I found something out about myself through this experience. I learned that when I am presented with a time where I enter "the unknown" such as studying on a ship (never even been on a big ship) and visiting foreign countries (I've only been to 2 other countries, both to visit friends) I choose not to think about it. Not because I'm scared and want to avoid it, but because I want to avoid making false conclsuions and scare myself and set myself up for unhappiness. I keep it unknown until I get there, giving the unknown a tabula rasa. That way, going on with my metaphor, I can chisel it into any form I want, not thinking it is going to be one shape and then seeing it as another.

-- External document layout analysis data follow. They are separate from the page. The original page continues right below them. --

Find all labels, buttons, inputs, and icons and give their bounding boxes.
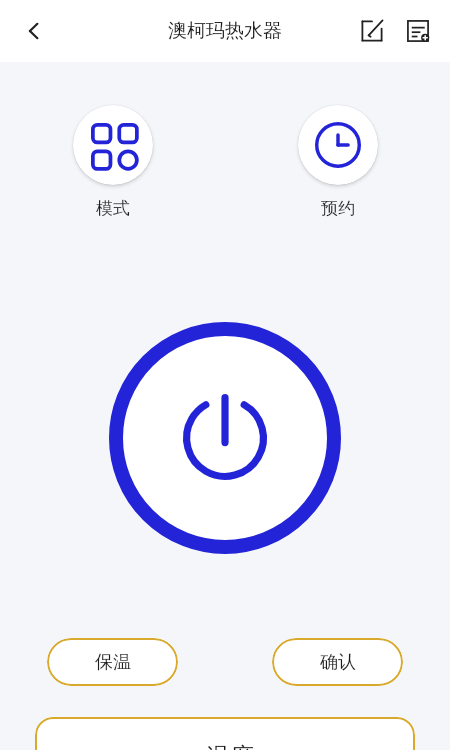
staticText: 确认	[320, 651, 356, 674]
button[interactable]: 保温	[47, 638, 178, 686]
button[interactable]: Mode	[73, 105, 153, 219]
staticText: 模式	[96, 198, 130, 219]
button[interactable]: Add scene	[398, 11, 438, 51]
staticText: 保温	[95, 651, 131, 674]
button[interactable]: 确认	[272, 638, 403, 686]
button[interactable]: Schedule	[298, 105, 378, 219]
button[interactable]: 一	[35, 717, 415, 750]
staticText: 预约	[321, 198, 355, 219]
staticText: 温度	[206, 742, 254, 750]
button[interactable]: Edit	[352, 11, 392, 51]
staticText: 澳柯玛热水器	[168, 19, 282, 43]
button[interactable]: Power	[109, 322, 341, 554]
button[interactable]: Back	[10, 7, 58, 55]
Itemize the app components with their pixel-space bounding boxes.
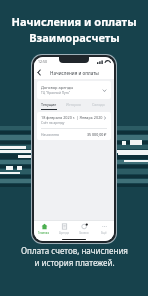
- staticText: Ещё: [101, 231, 107, 235]
- staticText: Заявки: [79, 231, 89, 235]
- staticText: История: [66, 102, 81, 107]
- button[interactable]: Договор аренды: [37, 81, 111, 99]
- button[interactable]: Сальдо: [86, 101, 111, 110]
- button[interactable]: Текущие: [37, 101, 61, 110]
- staticText: Оплата счетов, начисления: [21, 245, 128, 256]
- staticText: 35 000,00 ₽: [87, 132, 107, 137]
- staticText: Договор аренды: [41, 85, 74, 90]
- staticText: Взаиморасчеты: [29, 30, 120, 45]
- button[interactable]: История: [61, 101, 86, 110]
- staticText: Начисления и оплаты: [50, 70, 99, 76]
- staticText: ТЦ "Красный Путь": [41, 91, 70, 95]
- button[interactable]: Заявки: [74, 221, 94, 237]
- button[interactable]: Ещё: [94, 221, 114, 237]
- staticText: Текущие: [41, 102, 57, 107]
- staticText: 18 февраля 2020 г. | Январь 2020: [41, 115, 103, 120]
- button[interactable]: Главная: [34, 221, 54, 237]
- button[interactable]: Назад: [34, 67, 45, 78]
- staticText: Начисления и оплаты: [11, 14, 137, 29]
- staticText: 12:50: [38, 59, 47, 64]
- staticText: Главная: [38, 231, 50, 235]
- staticText: Аренда: [59, 231, 69, 235]
- staticText: Начислено: [41, 132, 87, 137]
- staticText: Счёт на аренду: [41, 121, 65, 125]
- staticText: Сальдо: [92, 102, 105, 107]
- button[interactable]: 18 февраля 2020 г. | Январь 2020: [37, 112, 111, 140]
- button[interactable]: Аренда: [54, 221, 74, 237]
- staticText: и история платежей.: [34, 257, 115, 268]
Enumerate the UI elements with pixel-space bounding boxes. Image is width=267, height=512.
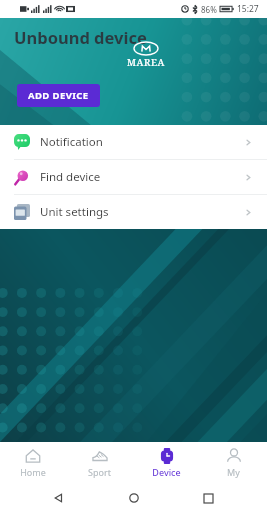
staticText: Unbound device: [14, 26, 147, 48]
button[interactable]: Home: [0, 442, 66, 484]
staticText: 15:27: [237, 3, 259, 15]
button[interactable]: Sport: [66, 442, 133, 484]
staticText: 86%: [201, 4, 217, 15]
staticText: Notification: [40, 134, 244, 150]
button[interactable]: My: [200, 442, 267, 484]
staticText: ADD DEVICE: [28, 89, 89, 102]
staticText: Device: [152, 466, 181, 478]
staticText: Unit settings: [40, 204, 244, 220]
staticText: Home: [20, 466, 46, 478]
button[interactable]: Home: [119, 484, 149, 512]
button[interactable]: Notification: [0, 125, 267, 159]
button[interactable]: ADD DEVICE: [17, 84, 100, 107]
button[interactable]: Recents: [193, 484, 223, 512]
staticText: Sport: [88, 466, 111, 478]
staticText: Find device: [40, 169, 244, 185]
button[interactable]: Back: [44, 484, 74, 512]
button[interactable]: Unit settings: [0, 195, 267, 229]
staticText: My: [227, 466, 240, 478]
button[interactable]: Find device: [0, 160, 267, 194]
staticText: MAREA: [127, 56, 165, 69]
button[interactable]: Device: [133, 442, 200, 484]
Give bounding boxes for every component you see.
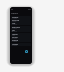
staticText: Podcast [12, 33, 18, 35]
staticText: Morning [12, 16, 19, 18]
button[interactable]: Ambient [11, 43, 31, 46]
button[interactable]: Running [11, 39, 31, 42]
staticText: 16 songs [12, 28, 17, 29]
staticText: Deep Work [12, 26, 20, 28]
staticText: 12 songs [12, 18, 17, 19]
button[interactable]: Top Hits [11, 36, 31, 39]
staticText: Top Hits [12, 36, 18, 38]
button[interactable]: Podcast [11, 33, 31, 36]
button[interactable]: Deep Work [11, 26, 31, 29]
staticText: Ambient [12, 43, 19, 45]
staticText: Jazz [12, 29, 15, 31]
button[interactable]: Chill [11, 22, 31, 25]
staticText: Running [12, 39, 19, 41]
staticText: Library [11, 12, 19, 15]
staticText: Focus Mix [12, 19, 20, 21]
staticText: 8 songs [12, 21, 17, 22]
button[interactable]: Focus Mix [11, 19, 31, 22]
button[interactable]: Jazz [11, 29, 31, 32]
button[interactable]: Add [25, 50, 28, 53]
button[interactable]: Morning [11, 16, 31, 19]
staticText: 30 songs [12, 31, 17, 32]
staticText: 18 songs [12, 41, 17, 42]
staticText: Chill [12, 22, 16, 24]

I am not scared. I am not really nervous. I'm just starting to get excited. I'm a little sad to be putting my life on hold, because I know I will miss my family and friends. But I know I will see them all when I get back.
Now for Terry O'Quinn's version of the mind behind tabula rasa, I will be missing as well. LOST is a show that transformed the way I viewed television and was a key player in making me want to write for televsion. I will be missing what is promised to be an explosive season 5, and I hope it puts LOST back on the map for some Emmys. And yes, its Emmys not Emmies. Proof.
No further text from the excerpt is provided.